The answer must be an exact copy of the entries that follow, with all images removed.

--

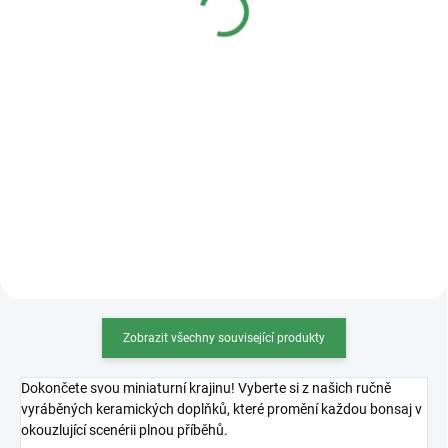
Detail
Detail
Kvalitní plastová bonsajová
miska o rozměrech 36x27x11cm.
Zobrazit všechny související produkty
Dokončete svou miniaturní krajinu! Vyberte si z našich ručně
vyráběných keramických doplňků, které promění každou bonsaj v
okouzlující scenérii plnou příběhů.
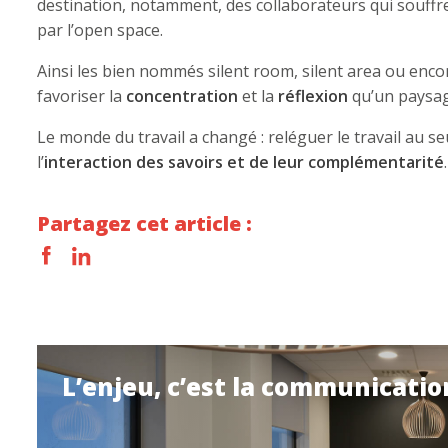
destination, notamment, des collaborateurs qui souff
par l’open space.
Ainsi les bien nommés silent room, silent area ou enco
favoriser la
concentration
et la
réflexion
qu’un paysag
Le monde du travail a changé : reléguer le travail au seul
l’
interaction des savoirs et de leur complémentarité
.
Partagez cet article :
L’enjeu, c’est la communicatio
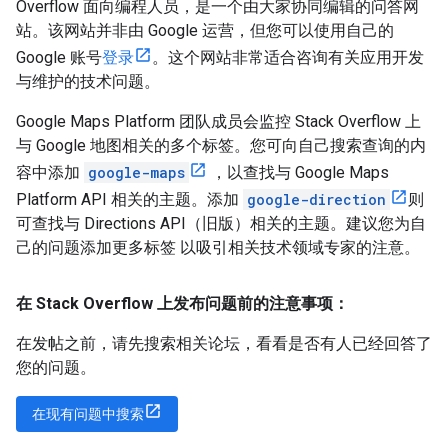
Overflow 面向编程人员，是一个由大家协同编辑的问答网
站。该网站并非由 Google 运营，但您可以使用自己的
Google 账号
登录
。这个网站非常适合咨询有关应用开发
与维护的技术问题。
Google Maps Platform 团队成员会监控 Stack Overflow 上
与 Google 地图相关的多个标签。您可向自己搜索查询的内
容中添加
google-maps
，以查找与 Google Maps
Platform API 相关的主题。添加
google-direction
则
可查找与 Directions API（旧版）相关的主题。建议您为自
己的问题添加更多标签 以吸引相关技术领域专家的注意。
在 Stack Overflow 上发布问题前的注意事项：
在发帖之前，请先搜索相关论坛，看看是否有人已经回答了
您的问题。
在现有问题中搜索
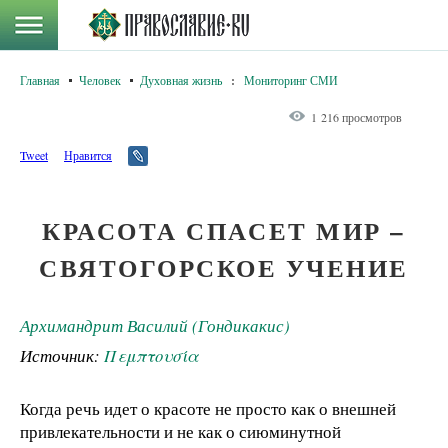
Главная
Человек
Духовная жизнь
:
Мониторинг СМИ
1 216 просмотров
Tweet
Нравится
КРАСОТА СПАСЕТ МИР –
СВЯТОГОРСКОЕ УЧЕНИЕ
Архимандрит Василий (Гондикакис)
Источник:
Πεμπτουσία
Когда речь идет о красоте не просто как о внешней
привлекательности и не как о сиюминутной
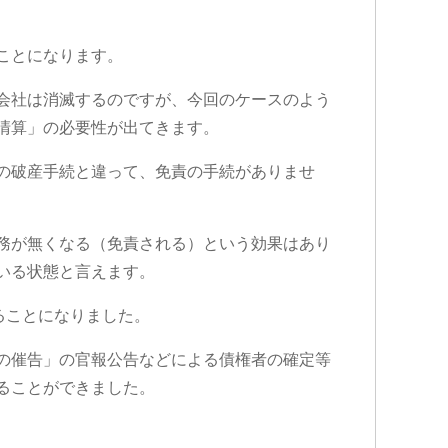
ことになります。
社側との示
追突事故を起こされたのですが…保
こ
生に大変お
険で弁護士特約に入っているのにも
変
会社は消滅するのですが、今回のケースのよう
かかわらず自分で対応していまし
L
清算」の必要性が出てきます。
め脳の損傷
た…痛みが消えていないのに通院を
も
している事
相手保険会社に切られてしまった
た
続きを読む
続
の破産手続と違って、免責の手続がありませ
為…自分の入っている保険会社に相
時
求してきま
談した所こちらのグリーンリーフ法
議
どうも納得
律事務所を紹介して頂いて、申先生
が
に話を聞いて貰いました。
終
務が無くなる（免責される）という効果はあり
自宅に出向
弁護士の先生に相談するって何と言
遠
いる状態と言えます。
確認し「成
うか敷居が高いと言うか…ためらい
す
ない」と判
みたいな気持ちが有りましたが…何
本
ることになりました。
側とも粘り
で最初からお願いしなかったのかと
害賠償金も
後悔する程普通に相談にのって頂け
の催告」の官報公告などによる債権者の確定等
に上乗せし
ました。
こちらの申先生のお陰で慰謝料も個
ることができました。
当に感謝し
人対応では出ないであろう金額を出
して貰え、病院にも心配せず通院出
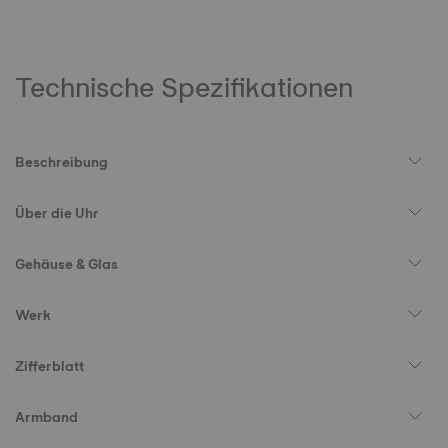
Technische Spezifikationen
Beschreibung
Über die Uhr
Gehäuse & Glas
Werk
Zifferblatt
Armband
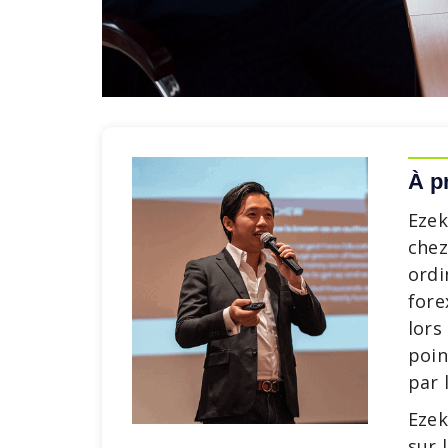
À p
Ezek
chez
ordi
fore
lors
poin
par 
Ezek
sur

--

Answer to this problem:
Detail
Detail
Kvalitní plastová bonsajová
miska o rozměrech 36x27x11cm.
Zobrazit všechny související produkty
Dokončete svou miniaturní krajinu! Vyberte si z našich ručně
vyráběných keramických doplňků, které promění každou bonsaj v
okouzlující scenérii plnou příběhů.
destination, notamment, des collaborateurs qui souff
par l’open space.
Ainsi les bien nommés silent room, silent area ou enco
favoriser la
concentration
et la
réflexion
qu’un paysag
Le monde du travail a changé : reléguer le travail au seul
l’
interaction des savoirs et de leur complémentarité
.
Partagez cet article :
L’enjeu, c’est la communicatio
Overflow 面向编程人员，是一个由大家协同编辑的问答网
站。该网站并非由 Google 运营，但您可以使用自己的
Google 账号
登录
。这个网站非常适合咨询有关应用开发
与维护的技术问题。
Google Maps Platform 团队成员会监控 Stack Overflow 上
与 Google 地图相关的多个标签。您可向自己搜索查询的内
容中添加
google-maps
，以查找与 Google Maps
Platform API 相关的主题。添加
google-direction
则
可查找与 Directions API（旧版）相关的主题。建议您为自
己的问题添加更多标签 以吸引相关技术领域专家的注意。
在 Stack Overflow 上发布问题前的注意事项：
在发帖之前，请先搜索相关论坛，看看是否有人已经回答了
您的问题。
在现有问题中搜索
Главная
Человек
Духовная жизнь
:
Мониторинг СМИ
1 216 просмотров
Tweet
Нравится
КРАСОТА СПАСЕТ МИР –
СВЯТОГОРСКОЕ УЧЕНИЕ
Архимандрит Василий (Гондикакис)
Источник:
Πεμπτουσία
Когда речь идет о красоте не просто как о внешней
привлекательности и не как о сиюминутной
ことになります。
社側との示
追突事故を起こされたのですが…保
こ
生に大変お
険で弁護士特約に入っているのにも
変
会社は消滅するのですが、今回のケースのよう
かかわらず自分で対応していまし
L
清算」の必要性が出てきます。
め脳の損傷
た…痛みが消えていないのに通院を
も
している事
相手保険会社に切られてしまった
た
続きを読む
続
の破産手続と違って、免責の手続がありませ
為…自分の入っている保険会社に相
時
求してきま
談した所こちらのグリーンリーフ法
議
どうも納得
律事務所を紹介して頂いて、申先生
が
に話を聞いて貰いました。
終
務が無くなる（免責される）という効果はあり
自宅に出向
弁護士の先生に相談するって何と言
遠
いる状態と言えます。
確認し「成
うか敷居が高いと言うか…ためらい
す
ない」と判
みたいな気持ちが有りましたが…何
本
ることになりました。
側とも粘り
で最初からお願いしなかったのかと
害賠償金も
後悔する程普通に相談にのって頂け
の催告」の官報公告などによる債権者の確定等
に上乗せし
ました。
こちらの申先生のお陰で慰謝料も個
ることができました。
当に感謝し
人対応では出ないであろう金額を出
して貰え、病院にも心配せず通院出
Technische Spezifikationen
Beschreibung
Über die Uhr
Gehäuse & Glas
Werk
Zifferblatt
Armband
À p
Ezek
chez
ordi
fore
lors
poin
par 
Ezek
sur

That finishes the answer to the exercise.